> [Task description]:
Would you copy out each line of the records below that includes the word "Piala"?

**** Provided data ****

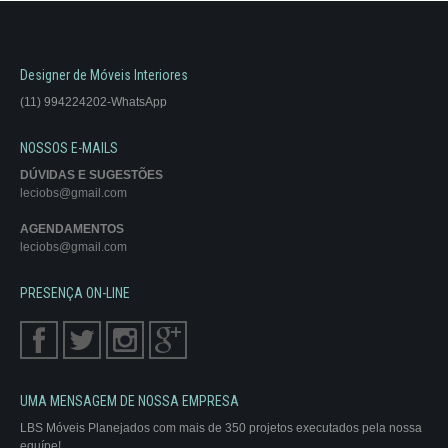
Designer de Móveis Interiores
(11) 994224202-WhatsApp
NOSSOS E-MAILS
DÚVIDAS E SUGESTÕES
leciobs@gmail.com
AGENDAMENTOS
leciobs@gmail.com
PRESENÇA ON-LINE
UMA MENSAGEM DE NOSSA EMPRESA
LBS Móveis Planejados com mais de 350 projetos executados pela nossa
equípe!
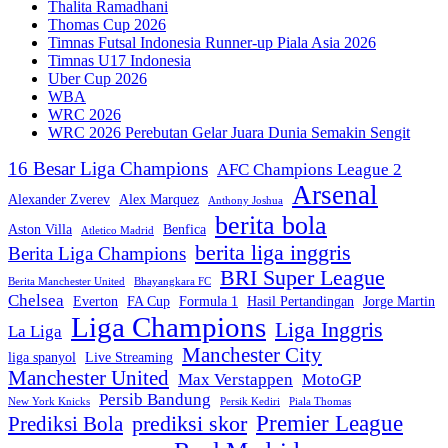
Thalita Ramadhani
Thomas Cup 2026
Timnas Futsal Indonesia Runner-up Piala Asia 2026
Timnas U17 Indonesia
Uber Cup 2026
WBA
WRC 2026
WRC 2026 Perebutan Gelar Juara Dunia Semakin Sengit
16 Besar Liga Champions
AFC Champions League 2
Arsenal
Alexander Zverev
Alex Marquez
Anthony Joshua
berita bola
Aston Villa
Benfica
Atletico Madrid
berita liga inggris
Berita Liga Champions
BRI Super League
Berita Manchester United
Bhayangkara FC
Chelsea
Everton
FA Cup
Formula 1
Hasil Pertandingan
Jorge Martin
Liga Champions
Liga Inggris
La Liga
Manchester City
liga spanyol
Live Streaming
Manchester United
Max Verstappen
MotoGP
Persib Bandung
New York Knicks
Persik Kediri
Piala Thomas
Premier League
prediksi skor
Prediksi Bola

****
**** Provided data ****

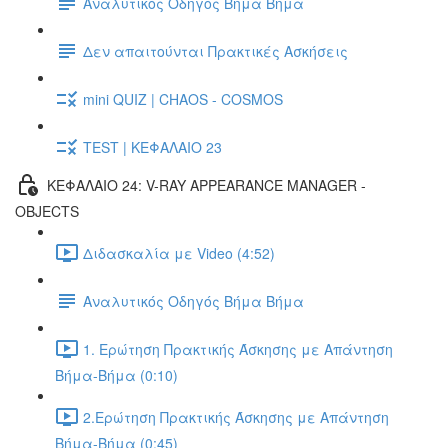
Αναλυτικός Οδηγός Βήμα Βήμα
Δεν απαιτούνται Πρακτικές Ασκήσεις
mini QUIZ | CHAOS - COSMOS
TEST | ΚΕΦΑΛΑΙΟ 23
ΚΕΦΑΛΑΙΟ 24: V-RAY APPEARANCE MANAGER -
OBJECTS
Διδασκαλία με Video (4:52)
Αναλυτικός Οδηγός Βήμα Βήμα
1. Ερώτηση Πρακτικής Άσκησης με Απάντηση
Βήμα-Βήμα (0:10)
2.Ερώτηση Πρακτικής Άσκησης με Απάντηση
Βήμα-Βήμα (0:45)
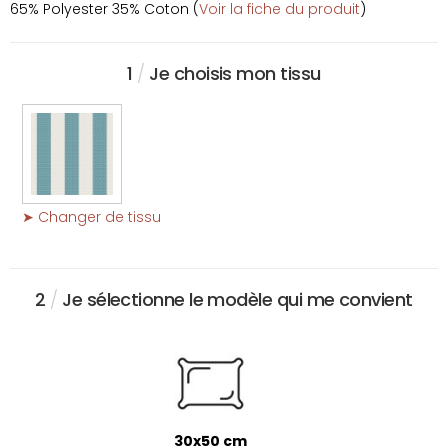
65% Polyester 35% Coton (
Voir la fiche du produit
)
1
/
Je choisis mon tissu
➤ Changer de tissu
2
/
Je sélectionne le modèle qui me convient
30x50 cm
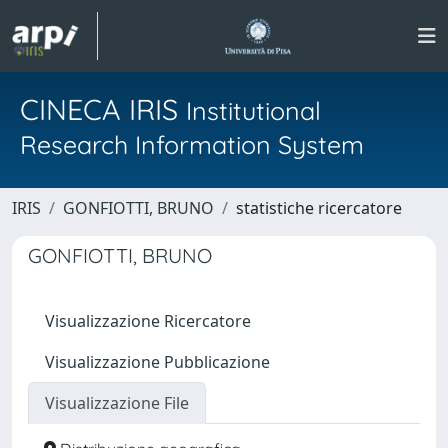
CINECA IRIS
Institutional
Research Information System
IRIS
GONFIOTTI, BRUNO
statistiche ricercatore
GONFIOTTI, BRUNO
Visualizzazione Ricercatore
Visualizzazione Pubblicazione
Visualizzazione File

****

> [Output of the exercise]:
Timnas Futsal Indonesia Runner-up Piala Asia 2026
Piala Thomas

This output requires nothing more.